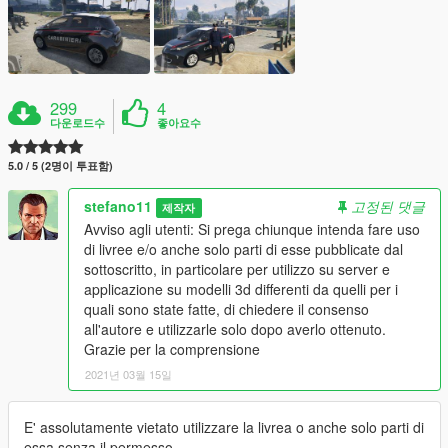
299
4
다운로드수
좋아요수
5.0 / 5 (2명이 투표함)
stefano11
고정된 댓글
제작자
Avviso agli utenti: Si prega chiunque intenda fare uso
di livree e/o anche solo parti di esse pubblicate dal
sottoscritto, in particolare per utilizzo su server e
applicazione su modelli 3d differenti da quelli per i
quali sono state fatte, di chiedere il consenso
all'autore e utilizzarle solo dopo averlo ottenuto.
Grazie per la comprensione
2021년 03월 15일
E' assolutamente vietato utilizzare la livrea o anche solo parti di
essa senza il permesso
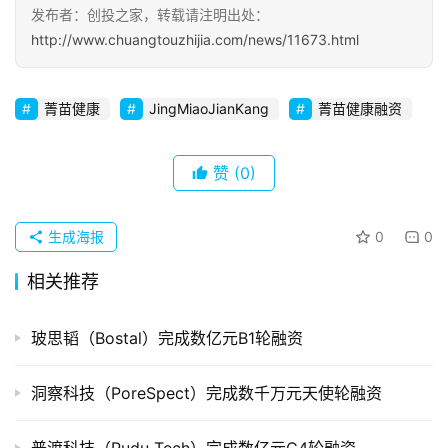
发布者：创投之家，转载请注明出处：
初
http://www.chuangtouzhijia.com/news/11673.html
创
企
业
菁苗健康
JingMiaoJianKang
菁苗健康融资
品
赞
(0)
投稿
牌
发
布
生成海报
0
0
登录
注册
相关推荐
并
购
重
玻思韬（Bostal）完成数亿元B1轮融资
组
洞察科技（PoreSpect）完成数千万元天使轮融资
公
司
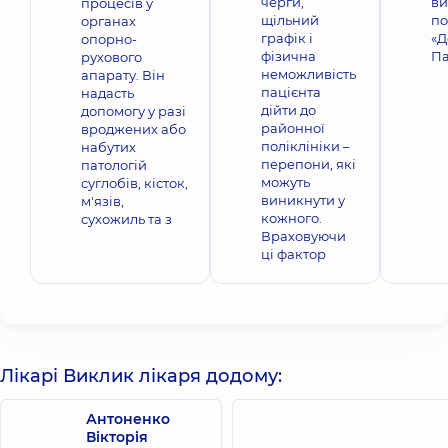
черги,
ви
процесів у
щільний
по
органах
графік і
«Д
опорно-
фізична
Па
рухового
неможливість
апарату. Він
пацієнта
надасть
дійти до
допомогу у разі
районної
вроджених або
поліклініки –
набутих
перепони, які
патологій
можуть
суглобів, кісток,
виникнути у
м'язів,
кожного.
сухожиль та з
Враховуючи
ці фактор
Лікарі Виклик лікаря додому:
Антоненко
Вікторія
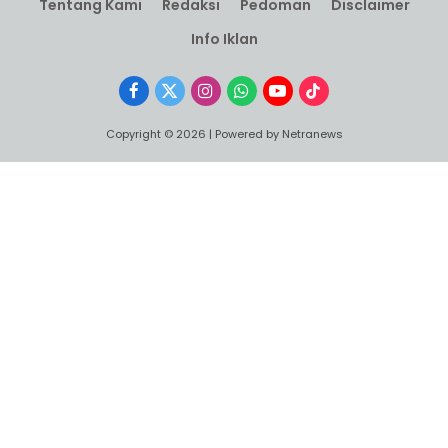
Tentang Kami
Redaksi
Pedoman
Disclaimer
Info Iklan
Facebook
X
Instagram
WhatsApp
YouTube
TikTok
(Twitter)
Copyright © 2026 | Powered by Netranews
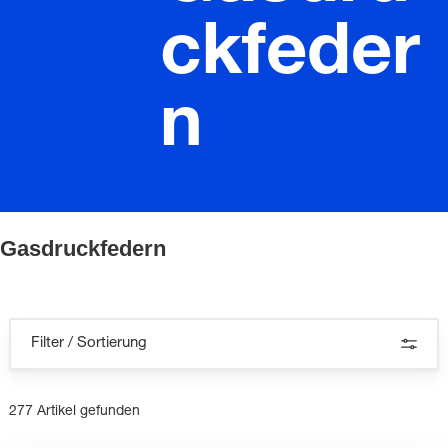
ckfeder
n
Gasdruckfedern
Filter / Sortierung
277 Artikel gefunden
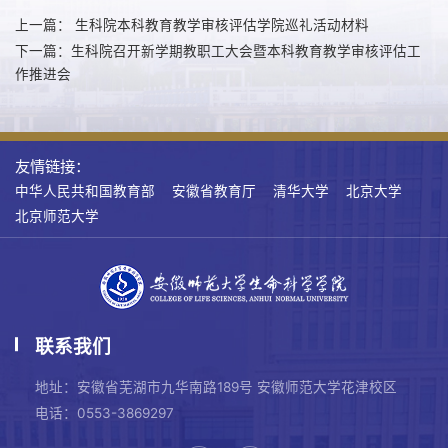
上一篇： 生科院本科教育教学审核评估学院巡礼活动材料
下一篇：生科院召开新学期教职工大会暨本科教育教学审核评估工
作推进会
友情链接：
中华人民共和国教育部
安徽省教育厅
清华大学
北京大学
北京师范大学
联系我们
地址：安徽省芜湖市九华南路189号 安徽师范大学花津校区
电话：0553-3869297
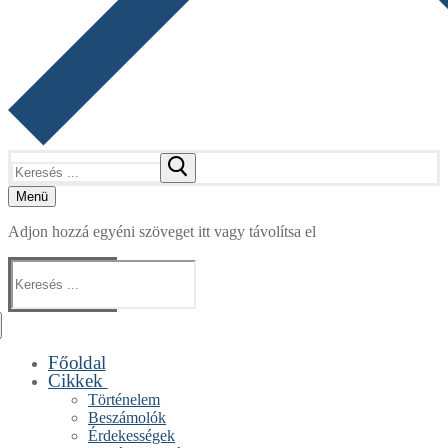
Keresése:
Menü
Adjon hozzá egyéni szöveget itt vagy távolítsa el
Keresése:
Főoldal
Cikkek
Történelem
Beszámolók
Érdekességek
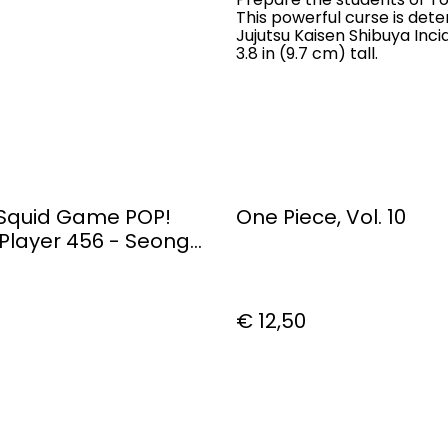
This powerful curse is dete
Jujutsu Kaisen Shibuya Inci
3.8 in (9.7 cm) tall.
Squid Game POP!
One Piece, Vol. 10
 Player 456 - Seong
€ 12,50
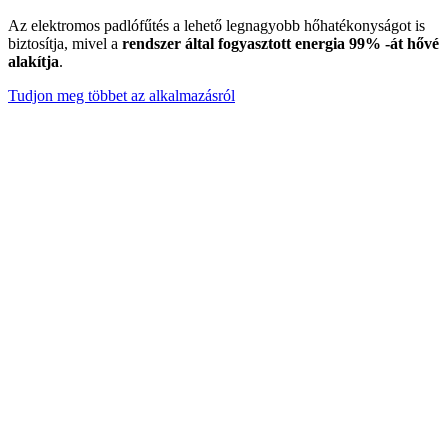
Az elektromos padlófűtés a lehető legnagyobb hőhatékonyságot is
biztosítja, mivel a
rendszer által fogyasztott energia 99% -át hővé
alakítja
.
Tudjon meg többet az alkalmazásról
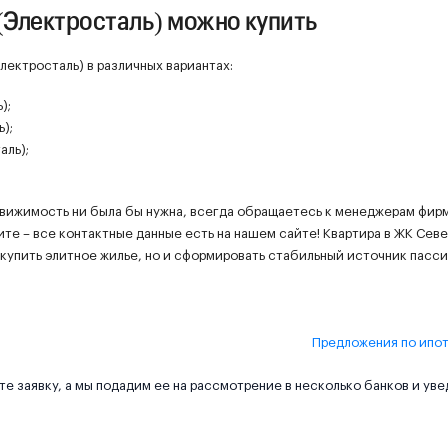
(Электросталь) можно купить
ектросталь) в различных вариантах:
);
);
аль);
движимость ни была бы нужна, всегда обращаетесь к менеджерам фир
ите – все контактные данные есть на нашем сайте! Квартира в ЖК Сев
 купить элитное жилье, но и сформировать стабильный источник пасс
Предложения по ипо
е заявку, а мы подадим ее на рассмотрение в несколько банков и ув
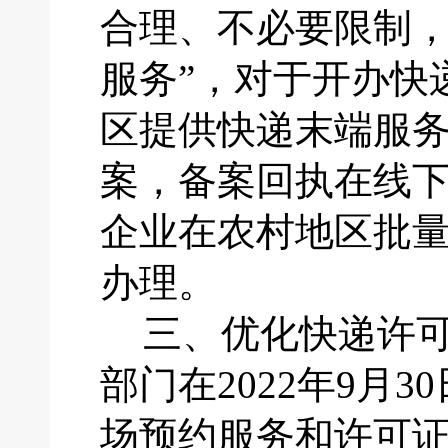
合理、不必要限制
服务”，对于开办快
区提供快递末端服
案，备案回执在线下
企业在农村地区批
办理。
三、
优化快递许
部门在
2022年9
场预约服务和许可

--------

* _TASK STATEMENT_: Look through the records above and please copy every line in which the string "anche" occurs.

* _FINISHED TASK_:
di livree e/o anche solo parti di esse pubblicate dal
E' assolutamente vietato utilizzare la livrea o anche solo parti di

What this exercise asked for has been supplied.